2. Scope Enforcement

At Connection:

// changefeed_api_handler.cpp
auto auth_result = auth_->authorize(*token, "cdc:read");
if (!auth_result.authorized) {
    return 403 Forbidden;
}

During Stream:

  • No additional scope checks
  • Authorization granted for connection duration

3. Revocation Handling

Token Revocation:

  • If a token is revoked server-side, active SSE connections remain open
  • Revoked token will fail on next reconnection attempt
  • Administrators can close specific connections if needed

User Role Changes:

  • Role/scope changes do not affect active connections
  • Changes take effect on next connection

Recommendation:

  • Set reasonable connection limits (e.g., 30-60 minutes max)
  • Force reconnection periodically to revalidate permissions

Server Configuration

Connection Limits

// Example SSE configuration with overridable defaults
ChangefeedApiHandler handler(
    storage,
    changefeed,
    sse_manager,
    auth,
    feature_cdc_enabled
);

// Default values (can be overridden via query parameters)
const int default_max_seconds = 30;  // Default: 30 seconds (overridable via max_seconds param)
const int default_heartbeat_ms = 30000;  // Default: 30 seconds (overridable via heartbeat_ms param)

Query Parameters

Parameter Type Default Description
from_seq uint64 0 Start sequence number
key_prefix string "" Filter by key prefix
keep_alive bool true Enable long-lived connection
max_seconds int 30 Max connection duration (seconds)
heartbeat_ms int 30000 Heartbeat interval (milliseconds)
retry_ms int 3000 Suggested retry delay for client

Monitoring

Connection Metrics

SSE connection manager tracks:

  • Active connections count
  • Heartbeats sent
  • Events delivered
  • Connection duration
  • Disconnection reasons

Authentication Metrics

AuthMiddleware tracks:

  • Authorization attempts (cdc:read, cdc:admin)
  • Successes vs. failures
  • Denied reasons (invalid token, insufficient scope)

Audit Logging

All authentication events are logged:

[INFO] SSE connection established: conn=abc123, user=alice@example.com, scope=cdc:read
[WARN] Authorization failed for changefeed endpoint - user: bob@example.com, required scope: cdc:admin, reason: insufficient_scope
[INFO] SSE stream completed: conn=abc123, events=1542, heartbeats=120, duration_s=3600

Testing

Test Authentication Failure

# Missing token
curl -X GET "https://themis.example.com/changefeed/stream"
# Expected: 401 Unauthorized

# Invalid token
curl -X GET "https://themis.example.com/changefeed/stream" \
  -H "Authorization: Bearer invalid_token"
# Expected: 401 Unauthorized

# Valid token, wrong scope
curl -X GET "https://themis.example.com/changefeed/stats" \
  -H "Authorization: Bearer $READ_ONLY_TOKEN"
# Expected: 403 Forbidden (needs cdc:admin, not just cdc:read)

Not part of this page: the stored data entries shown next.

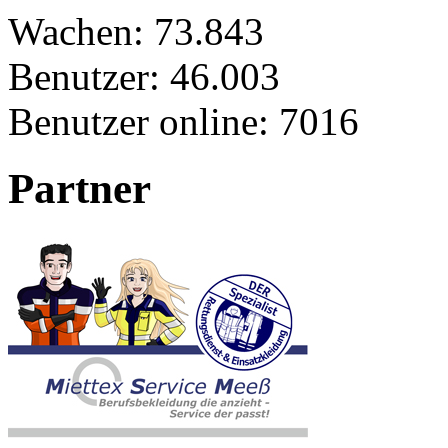
Wachen:
73.843
Benutzer:
46.003
Benutzer online:
7016
Partner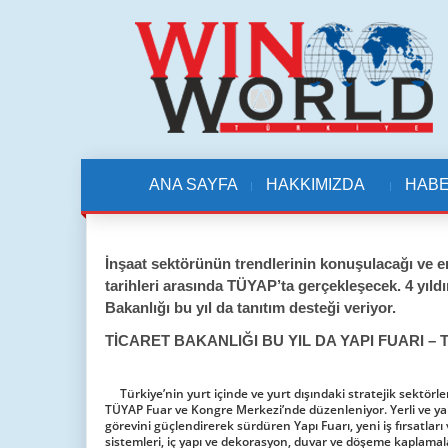
ANA SAYFA
HAKKIMIZDA
HAB
İnşaat sektörünün trendlerinin konuşulacağı ve en
tarihleri arasında TÜYAP’ta gerçekleşecek. 4 yıldır
Bakanlığı bu yıl da tanıtım desteği veriyor.
TİCARET BAKANLIĞI BU YIL DA YAPI FUARI –
Türkiye’nin yurt içinde ve yurt dışındaki stratejik sektörl
TÜYAP Fuar ve Kongre Merkezi’nde düzenleniyor. Yerli ve yaba
görevini güçlendirerek sürdüren Yapı Fuarı, yeni iş fırsatları ve
sistemleri, iç yapı ve dekorasyon, duvar ve döşeme kaplamala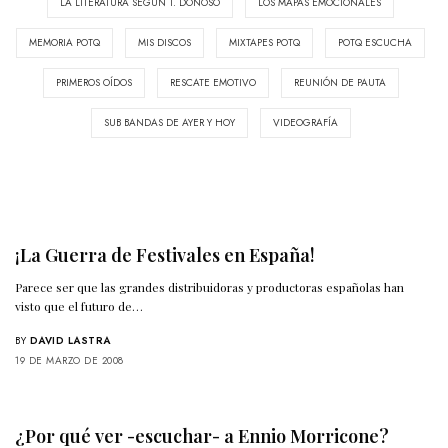
LA LITERATURA SEGÚN T. DONOSO
LOS MAPAS EMOCIONALES
MEMORIA POTQ
MIS DISCOS
MIXTAPES POTQ
POTQ ESCUCHA
PRIMEROS OÍDOS
RESCATE EMOTIVO
REUNIÓN DE PAUTA
SUB BANDAS DE AYER Y HOY
VIDEOGRAFÍA
¡La Guerra de Festivales en España!
Parece ser que las grandes distribuidoras y productoras españolas han
visto que el futuro de…
BY
DAVID LASTRA
19 DE MARZO DE 2008
¿Por qué ver -escuchar- a Ennio Morricone?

Test Long-Lived Connection

# Stream with 5-minute max connection
curl -X GET "https://themis.example.com/changefeed/stream?from_seq=0&max_seconds=300" \
  -H "Authorization: Bearer $JWT_TOKEN" \
  -H "Accept: text/event-stream"

# Monitor for heartbeats
# Expected: ": heartbeat\n\n" every 30 seconds

Migration Recommendations

For Production Deployments

  1. Enable Authentication

    auto auth = std::make_shared<AuthMiddleware>();
    auth->enableJWT(jwt_config);
  2. Configure Token Expiry

    • Set JWT expiry to 30-60 minutes
    • Implement token refresh mechanism
  3. Update Client Code

    • Add Authorization header
    • Implement reconnection logic
    • Track last sequence number
  4. Set Connection Limits

    • max_seconds: 1-2 hours maximum
    • heartbeat_ms: 30-60 seconds
    • Force periodic reconnection
  5. Monitor Metrics

    • Track authentication failures
    • Alert on anomalous patterns
    • Review audit logs

FAQ

Q: What happens if my token expires during SSE streaming?
A: The connection remains open. The server does not revalidate tokens during streaming. You should implement client-side reconnection before token expiry.

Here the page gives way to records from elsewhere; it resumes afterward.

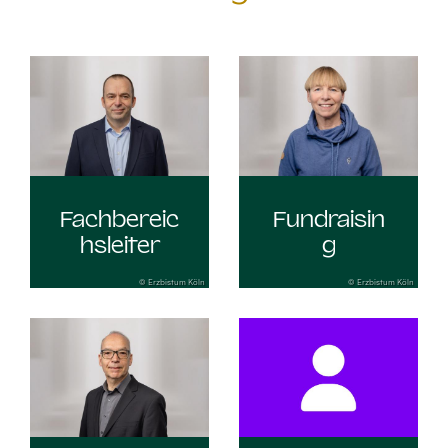
Fachbereic
Fundraisin
hsleiter
g
© Erzbistum Köln
© Erzbistum Köln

Q: How do I know when to reconnect?
A: Monitor your token expiration time and reconnect 5-10 minutes before expiry. Also reconnect if you stop receiving heartbeats.

Q: Can I use the same token for multiple SSE connections?
A: Yes, but each connection independently validates the token at connection time.

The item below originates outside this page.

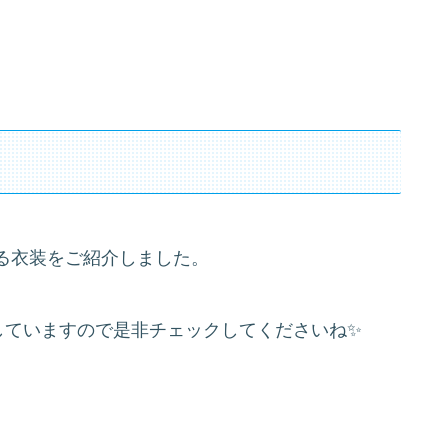
る衣装をご紹介しました。
介していますので是非チェックしてくださいね✨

Q: What if my user's permissions are revoked?
A: Active connections remain open. Revoked permissions take effect on next connection attempt.

Q: How do I resume after disconnection?
A: Track the last_sequence from events and use from_seq parameter on reconnect to resume from where you left off.


References


Implementation Status:

  • Authentication enforcement: v1.4.0+
  • Fail-closed behavior: Production ready
  • SSE long-lived connections: Production ready
  • Reconnection best practices: Documented v1.5.0